──────── INPUT RECORDS

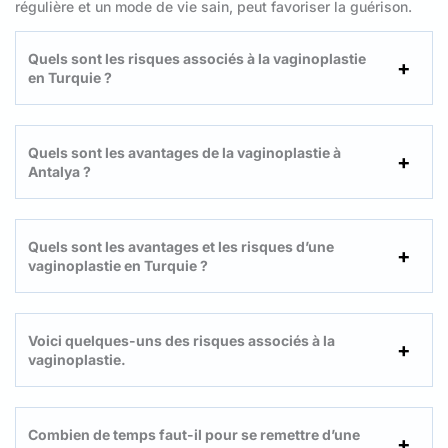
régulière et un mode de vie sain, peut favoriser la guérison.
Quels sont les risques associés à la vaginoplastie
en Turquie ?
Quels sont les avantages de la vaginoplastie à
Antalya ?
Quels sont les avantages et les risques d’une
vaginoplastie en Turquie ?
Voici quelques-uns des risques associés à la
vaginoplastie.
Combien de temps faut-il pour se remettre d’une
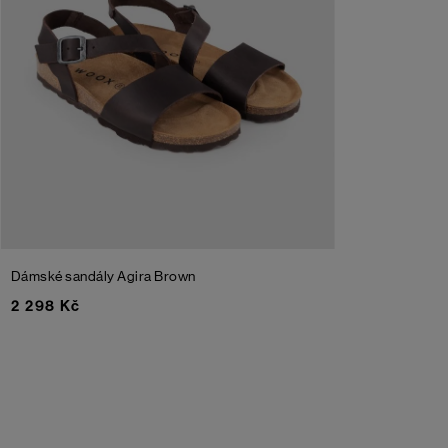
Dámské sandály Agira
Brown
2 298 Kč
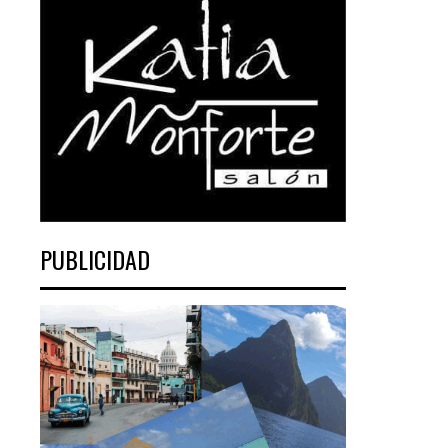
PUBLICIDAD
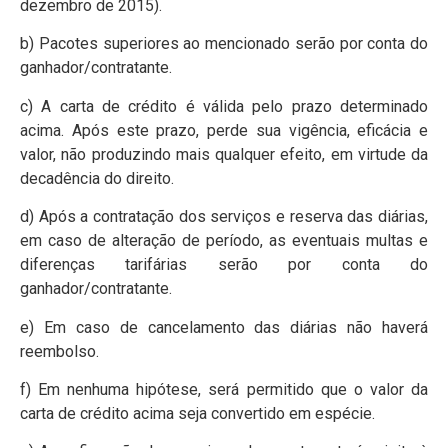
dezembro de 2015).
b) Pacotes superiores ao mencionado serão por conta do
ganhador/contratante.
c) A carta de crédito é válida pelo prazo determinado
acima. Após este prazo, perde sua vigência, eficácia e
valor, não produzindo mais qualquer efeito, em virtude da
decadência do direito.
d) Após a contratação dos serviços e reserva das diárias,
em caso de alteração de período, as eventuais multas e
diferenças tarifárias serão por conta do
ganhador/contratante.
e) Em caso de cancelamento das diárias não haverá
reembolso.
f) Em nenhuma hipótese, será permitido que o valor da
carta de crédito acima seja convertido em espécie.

────────────────
──────── INPUT RECORDS

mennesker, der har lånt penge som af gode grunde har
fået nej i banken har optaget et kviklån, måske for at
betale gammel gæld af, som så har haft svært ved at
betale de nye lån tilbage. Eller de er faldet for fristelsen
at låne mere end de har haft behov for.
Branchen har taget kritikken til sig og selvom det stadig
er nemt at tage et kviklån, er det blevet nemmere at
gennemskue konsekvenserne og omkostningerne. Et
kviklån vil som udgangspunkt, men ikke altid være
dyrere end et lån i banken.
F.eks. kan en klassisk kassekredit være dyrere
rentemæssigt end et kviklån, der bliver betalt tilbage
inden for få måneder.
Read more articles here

────────────────

**EXERCISE:** Would you please show every line of the material above that includes the string "avantages"?

**EXPECTED ANSWER:**
Quels sont les avantages de la vaginoplastie à
Quels sont les avantages et les risques d’une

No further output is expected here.